Усталость наваливается разом, хочется отдохнуть. Слабость никуда не делась, мне ещё только предстоит восстановить здоровье и набраться сил.
— Оля, я виноват. Прости. Скажи хоть что-нибудь!
— У отца на могиле прощения проси. Не у меня. Как только ты сквозь землю не провалился от таких мерзких мыслей! Смотреть на тебя невозможно!
— Ты не понимаешь! — хрипит в ответ. — Думаешь, я сразу анонимным фото поверил? Нет! Мне и до этого приятель сказал, что видел отца моего с темноволосой девушкой, которая ему в дочери гордилась. Сидел и миловался с ней, старый! И только потом… эти фото. И я начал приглядываться, я…

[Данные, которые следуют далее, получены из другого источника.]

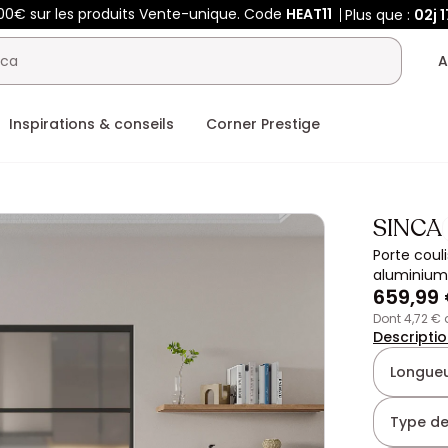
00€ sur les produits Vente-unique. Code
HEAT11
Plus que :
02j
1
A
Inspirations & conseils
Corner Prestige
SINCA
Porte coul
aluminium 
659,99
dont 4,72 €
Descripti
Longueu
Type de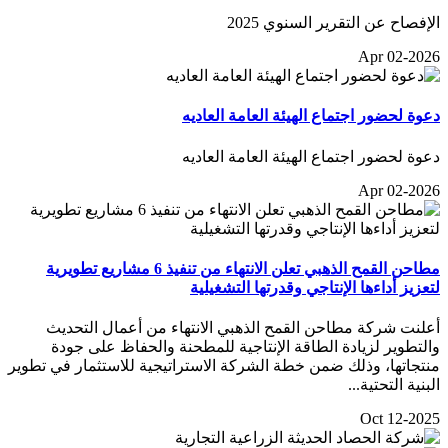
الإفصاح عن التقرير السنوي 2025
Apr 02-2026
دعوة لحضور اجتماع الهيئة العامة العاديه
دعوة لحضور اجتماع الهيئة العامة العاديه
Apr 02-2026
مطاحن القمح الذهبي تعلن الانتهاء من تنفيذ 6 مشاريع تطويرية
لتعزيز أداءها الإنتاجي وقدرتها التشغيلية
أعلنت شركة مطاحن القمح الذهبي الانتهاء من أعمال التحديث
والتطوير لزيادة الطاقة الإنتاجية للمطحنة والحفاظ على جودة
منتجاتها، وذلك ضمن خطة الشركة الاستراتيجية للاستثمار في تطوير
البنية التحتية...
Oct 12-2025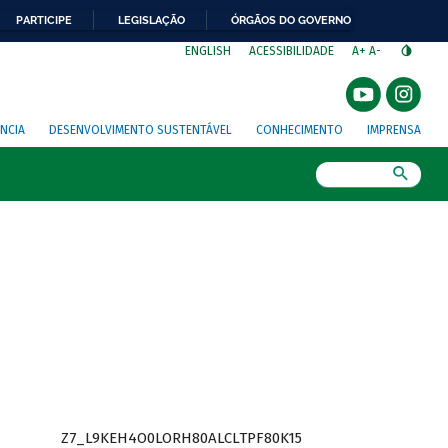
PARTICIPE
LEGISLAÇÃO
ÓRGÃOS DO GOVERNO
⁣
ENGLISH
ACESSIBILIDADE
A+
A-
NCIA
DESENVOLVIMENTO SUSTENTÁVEL
CONHECIMENTO
IMPRENSA
Busca
Z7_L9KEH4O0LORH80ALCLTPF80K15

— Вместо того, чтобы прямо спросить, ты решил свои подозрения лелеять. Нашёл для себя весомое оправдание, чтобы пойти налево! Наверное, побежал, задрав хвост трубой.
— Нет.
Глеб крепко сжимает руль, смотрит прямо перед собой. Челюсти сжаты, взгляд безумный.

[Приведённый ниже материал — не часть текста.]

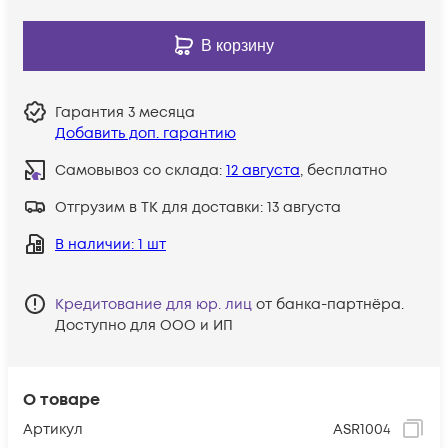
В корзину
Гарантия
3 месяца
Добавить доп. гарантию
Самовывоз со склада:
12 августа
, бесплатно
Отгрузим в ТК для доставки:
13 августа
В наличии
: 1 шт
Кредитование для юр. лиц
от банка-партнёра.
Доступно для ООО и ИП
О товаре
Артикул
ASR1004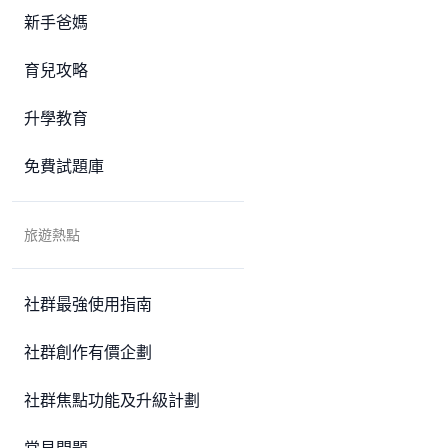
新手爸媽
育兒攻略
升學教育
免費試題庫
旅遊熱點
社群最強使用指南
社群創作有價企劃
社群焦點功能及升級計劃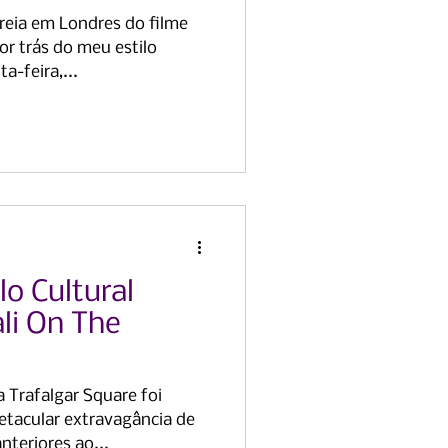
reia em Londres do filme
or trás do meu estilo
a-feira,...
o Cultural
li On The
 Trafalgar Square foi
tacular extravagância de
nteriores ao...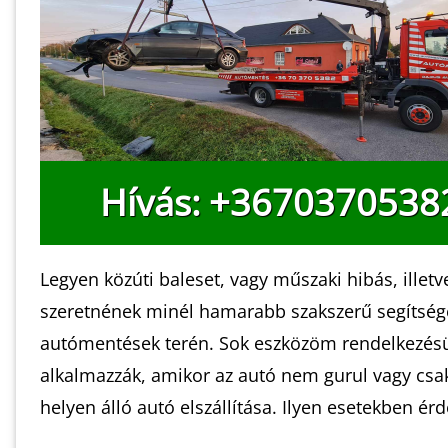
Hívás: +3670370538
Legyen közúti baleset, vagy műszaki hibás, ille
szeretnének minél hamarabb szakszerű segítséget 
autómentések terén. Sok eszközöm rendelkezésü
alkalmazzák, amikor az autó nem gurul vagy csak 
helyen álló autó elszállítása. Ilyen esetekben ér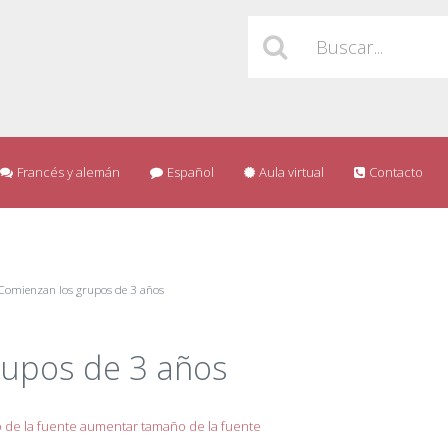
Francés y alemán
Español
Aula virtual
Contacto
Comienzan los grupos de 3 años
rupos de 3 años
 de la fuente
aumentar tamaño de la fuente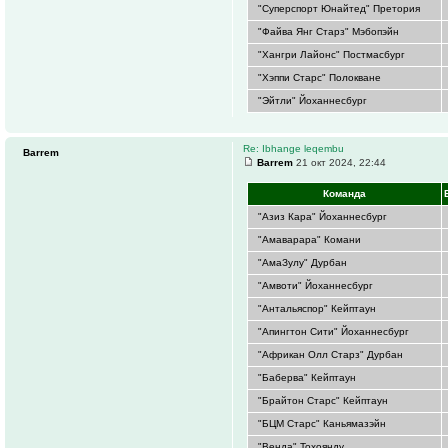
"Суперспорт Юнайтед" Претория
"Файва Янг Старз" Мэбопэйн
"Хангри Лайонс" Постмасбург
"Хэппи Старс" Полокване
"Эйтли" Йоханнесбург
Re: Ibhange leqembu
Barrem
Barrem
21 окт 2024, 22:44
Команда
"Азиз Кара" Йоханнесбург
"Амаварара" Комани
"АмаЗулу" Дурбан
"Амвоти" Йоханнесбург
"Антальяспор" Кейптаун
"Апингтон Сити" Йоханнесбург
"Африкан Олл Старз" Дурбан
"Баберва" Кейптаун
"Брайтон Старс" Кейптаун
"БЦМ Старс" Каньямазэйн
"Венда" Тохоянду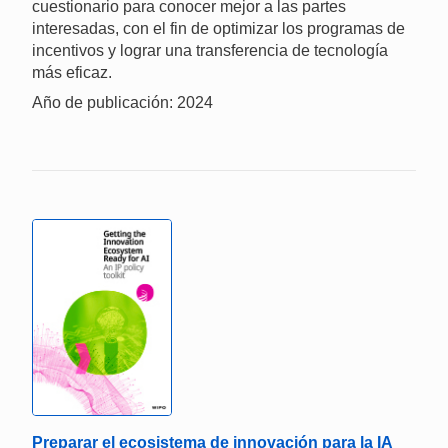
cuestionario para conocer mejor a las partes
interesadas, con el fin de optimizar los programas de
incentivos y lograr una transferencia de tecnología
más eficaz.
Año de publicación: 2024
Preparar el ecosistema de innovación para la IA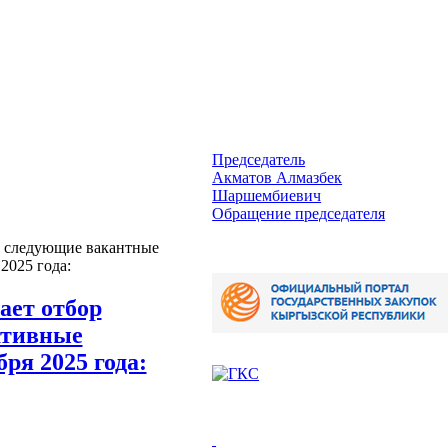
Председатель
Акматов Алмазбек
Шаршембиевич
Обращение председателя
а следующие вакантные
2025 года:
ает отбор
ативные
ря 2025 года: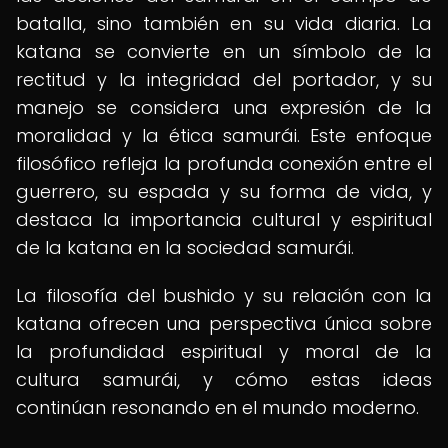
batalla, sino también en su vida diaria. La
katana se convierte en un símbolo de la
rectitud y la integridad del portador, y su
manejo se considera una expresión de la
moralidad y la ética samurái. Este enfoque
filosófico refleja la profunda conexión entre el
guerrero, su espada y su forma de vida, y
destaca la importancia cultural y espiritual
de la katana en la sociedad samurái.
La filosofía del bushido y su relación con la
katana ofrecen una perspectiva única sobre
la profundidad espiritual y moral de la
cultura samurái, y cómo estas ideas
continúan resonando en el mundo moderno.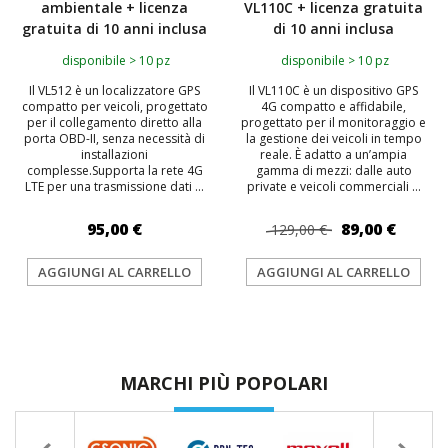
ambientale + licenza
VL110C + licenza gratuita
gratuita di 10 anni inclusa
di 10 anni inclusa
disponibile > 10 pz
disponibile > 10 pz
Il VL512 è un localizzatore GPS
Il VL110C è un dispositivo GPS
compatto per veicoli, progettato
4G compatto e affidabile,
per il collegamento diretto alla
progettato per il monitoraggio e
porta OBD-II, senza necessità di
la gestione dei veicoli in tempo
installazioni
reale. È adatto a un’ampia
complesse.Supporta la rete 4G
gamma di mezzi: dalle auto
LTE per una trasmissione dati ...
private e veicoli commerciali ...
95,00 €
89,00 €
129,00 €
AGGIUNGI AL CARRELLO
AGGIUNGI AL CARRELLO
MARCHI PIÙ POPOLARI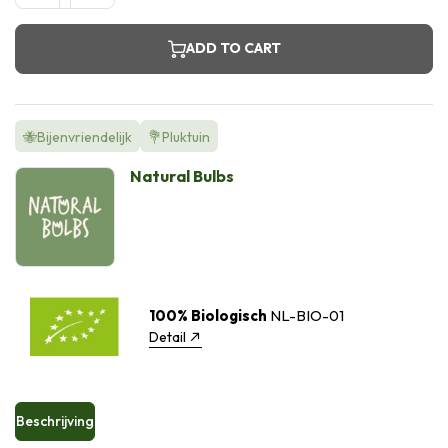
ADD TO CART
🐝Bijenvriendelijk
💐Pluktuin
Natural Bulbs
100% Biologisch
NL-BIO-01
Detail
Beschrijving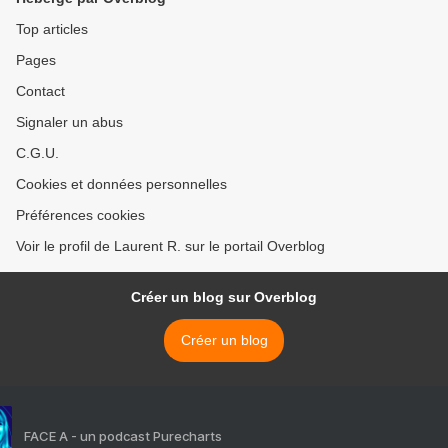
Top articles
Pages
Contact
Signaler un abus
C.G.U.
Cookies et données personnelles
Préférences cookies
Voir le profil de Laurent R. sur le portail Overblog
Créer un blog sur Overblog
Créer un blog
FACE A - un podcast Purecharts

Внезапно он резко перестраивается в крайний правый ряд и тормозит.
Смотрю на него с опасение и страхом. Глеб выглядит так, словно сошел с ума! Он, пошатываясь из стороны в сторону, словно пьяный, бредет к обочине и падает. Падает, как подкошенный, издав громкий, нечеловеческий крик.

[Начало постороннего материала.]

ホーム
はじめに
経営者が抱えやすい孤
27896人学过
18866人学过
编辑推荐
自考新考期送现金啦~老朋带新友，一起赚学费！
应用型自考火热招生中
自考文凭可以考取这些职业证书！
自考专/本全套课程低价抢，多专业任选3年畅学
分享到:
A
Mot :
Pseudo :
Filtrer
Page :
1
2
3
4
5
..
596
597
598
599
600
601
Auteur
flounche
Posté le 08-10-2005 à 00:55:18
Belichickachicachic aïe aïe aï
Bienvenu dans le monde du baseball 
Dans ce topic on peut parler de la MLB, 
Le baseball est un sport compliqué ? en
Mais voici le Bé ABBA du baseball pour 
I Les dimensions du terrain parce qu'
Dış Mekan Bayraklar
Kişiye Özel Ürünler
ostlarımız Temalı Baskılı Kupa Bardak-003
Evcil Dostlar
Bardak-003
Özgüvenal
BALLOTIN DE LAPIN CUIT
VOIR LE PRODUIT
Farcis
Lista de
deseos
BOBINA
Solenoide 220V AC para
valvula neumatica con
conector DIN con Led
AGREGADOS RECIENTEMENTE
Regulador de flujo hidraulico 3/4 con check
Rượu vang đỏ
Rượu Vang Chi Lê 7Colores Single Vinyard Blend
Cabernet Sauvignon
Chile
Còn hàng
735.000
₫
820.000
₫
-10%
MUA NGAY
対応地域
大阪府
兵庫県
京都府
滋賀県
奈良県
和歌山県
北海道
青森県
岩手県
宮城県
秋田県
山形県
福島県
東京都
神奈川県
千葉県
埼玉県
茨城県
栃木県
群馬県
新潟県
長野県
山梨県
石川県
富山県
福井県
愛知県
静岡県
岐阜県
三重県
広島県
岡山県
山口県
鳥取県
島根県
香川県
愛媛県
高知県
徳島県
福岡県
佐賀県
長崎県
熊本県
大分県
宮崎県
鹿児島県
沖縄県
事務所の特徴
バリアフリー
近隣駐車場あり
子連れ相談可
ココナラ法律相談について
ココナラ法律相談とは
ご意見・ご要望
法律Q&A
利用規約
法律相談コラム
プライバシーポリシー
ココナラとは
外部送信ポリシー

Больше всего это похоже на вой раненого зверя.
У меня кровь в жилах стынет. Волосы на затылке приподнимаются.
Боль, страдание, утрата…
Ураган чувств в этом крики отзывается во мне тупой болью.
Грудь ноет.
Дышу с трудом, глотая слезы.
Я даже не могу представить, в каком аду варится Глеб последнее время. Сомневаться в любимых всегда тяжело. Глеб любил отца и меня… тоже любил.
Невероятно больно сомневаться в двух самых близких людях и подозревать между ними тайную, грязную интрижку…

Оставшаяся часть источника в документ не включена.